What made those detainee photographs so important from the start is that they depict brutal abuse well outside of the Abu Ghraib facility and thus reveal to Americans -- and the world -- that America's torture was not, as they've been constantly told, limited to rogue sadists at Abu Ghraib and the waterboarding of three bad guys. Instead, our torture regime was systematic, pervasive, brutal, fatal, and -- because it was the by-product of conscious policies set at the highest levels of government -- common across America's "War on Terror" detention regime. These photographs would have documented those vital facts; combated the false denials from torture apologists; fueled the momentum for accountability; and revealed, in graphic and unavoidable terms, what was truly done by America's government. But a Democrat-led Congress, at the urging of a Democratic President, is now taking
extraordinary steps -- including a new law which has no purpose other than to suppress evidence of America's war crimes -- to ensure that this evidence never
sees the light of day.

As a side-comment, isn't it sad that the ACLU is the one leading the charge on getting the photos released instead of the media? And they wonder why old-school media/journalism is on the brink of extinction. Maybe if they possessed courage, patriotism and journalistic integrity it would be a different story.
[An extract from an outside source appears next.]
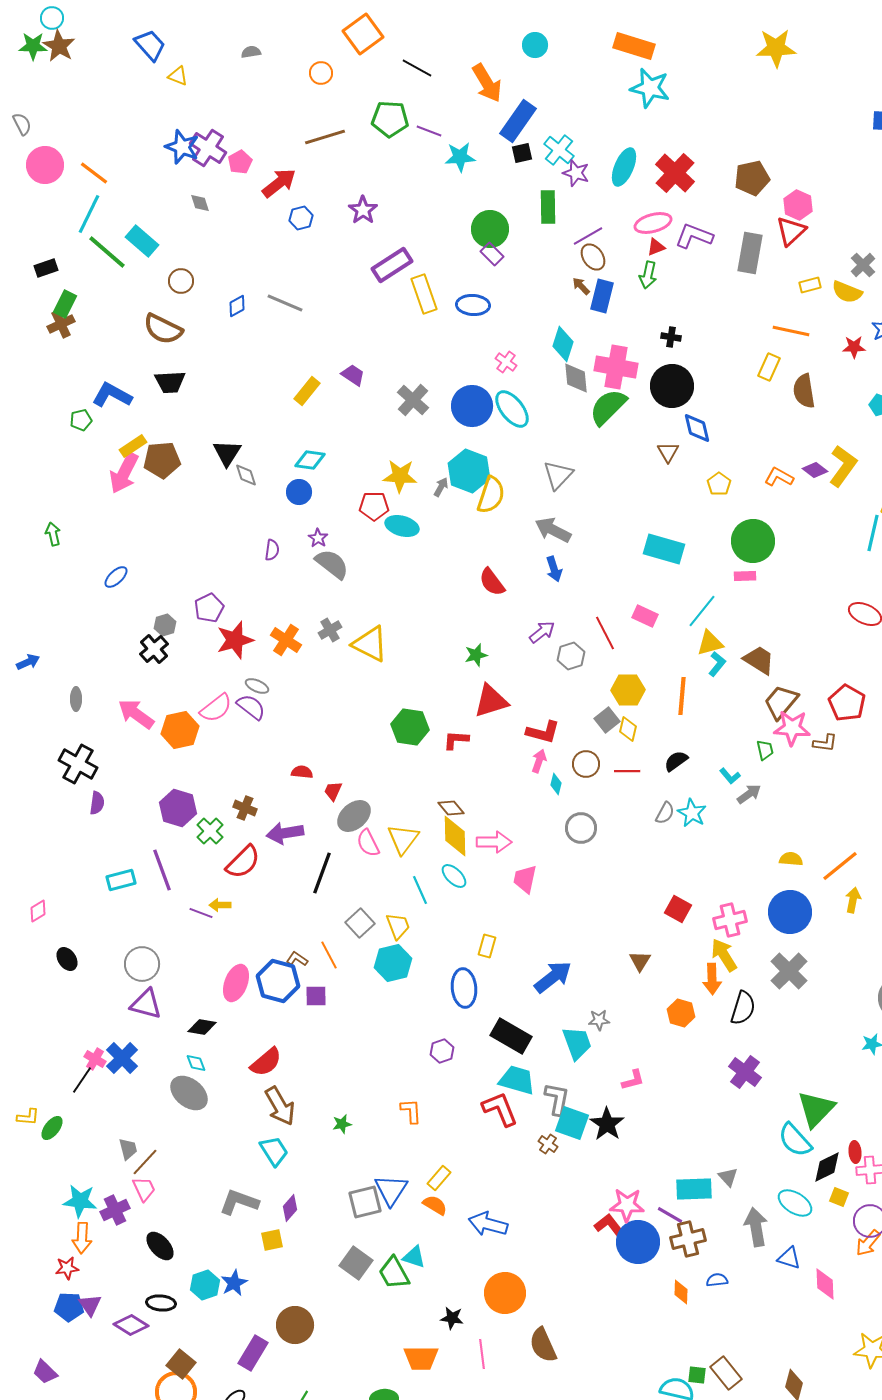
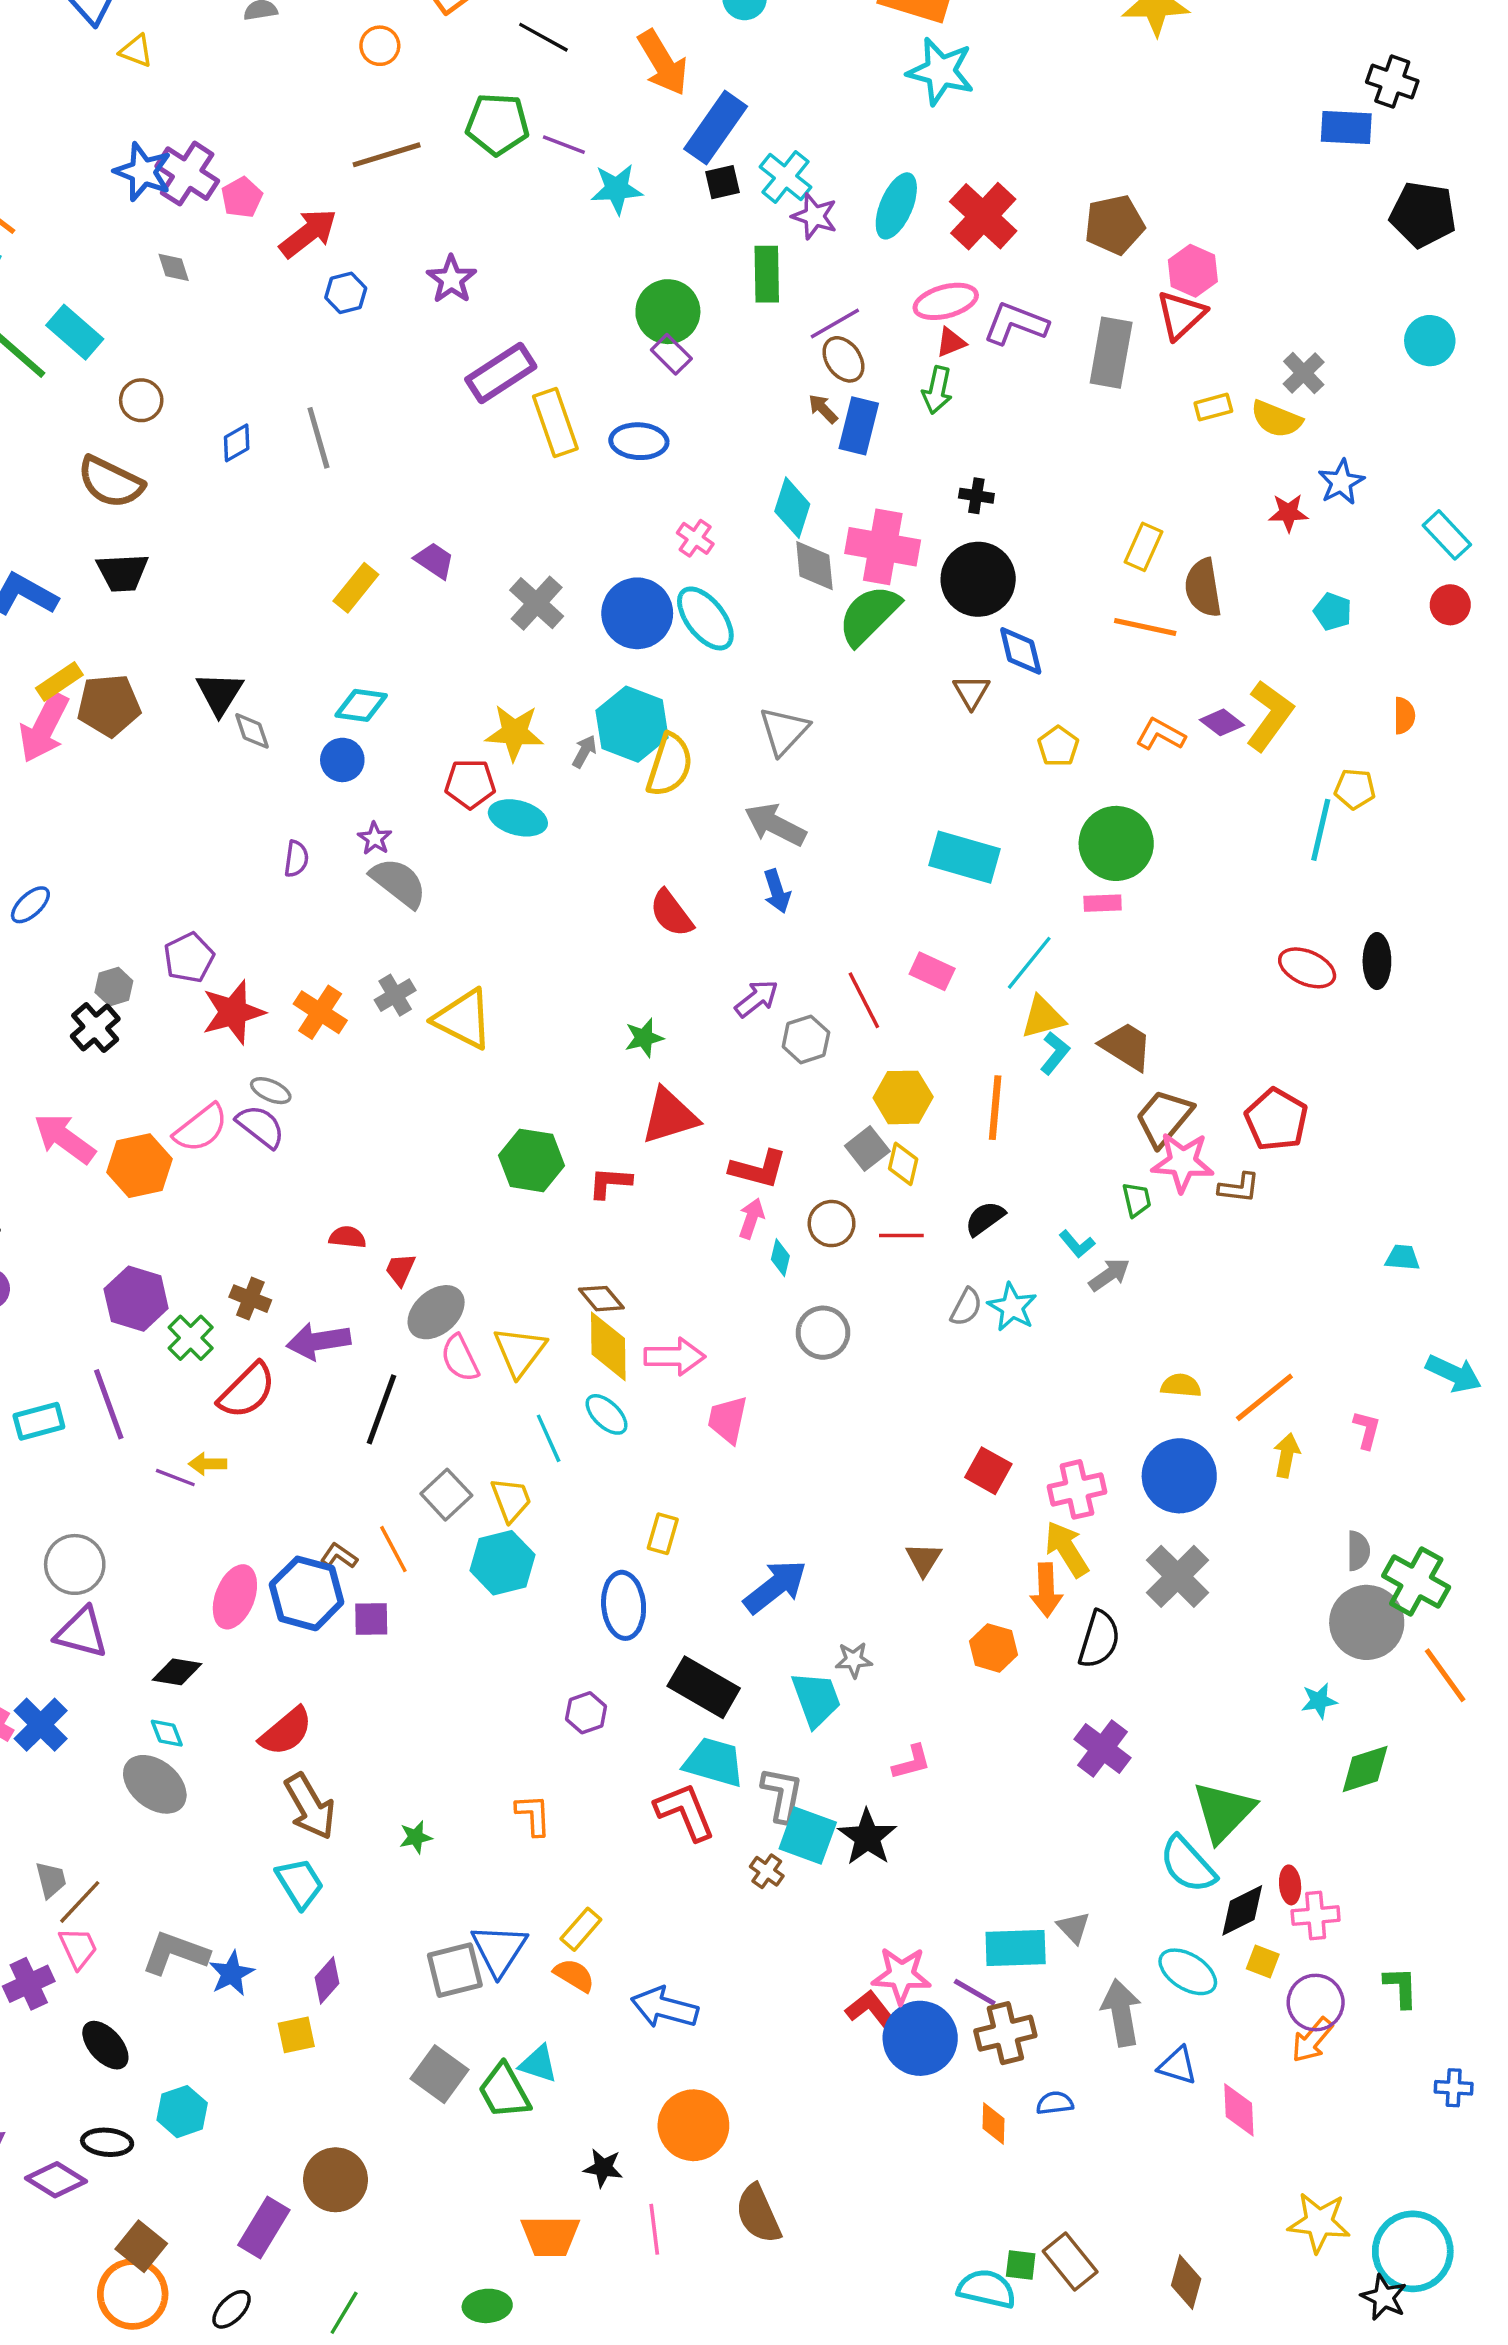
gray line: (285, 303) -> (318, 438), turned 51
orange line: (791, 331) -> (1145, 627), moved
gray L-shape: (239, 1202) -> (175, 1953), moved
blue star: (234, 1283) -> (232, 1974), moved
Finally, here is Adam Sewer writing about the hypocrisy of Sen. Joe Liberman and his "notion" of executive accountability and transparency:
The administration, perhaps sensing that they're not really on solid legal ground when it comes to arguing that the government should be able to hide evidence of its own wrongdoing under the rubric of national security, is getting a little cover from Congress. Yesterday, the conference summary of the current homeland security appropriations bill indicates that an amendment from Sen. Joe Lieberman that would exempt the photos from the FOIA Act has been adopted, which means that the government could legally withhold the pictures if the bill is passed. The same Sen. Lieberman, deeply concerned about the constitutionality of executive branch "czars," has inserted language into a bill allowing the government to conceal evidence of its own abuses.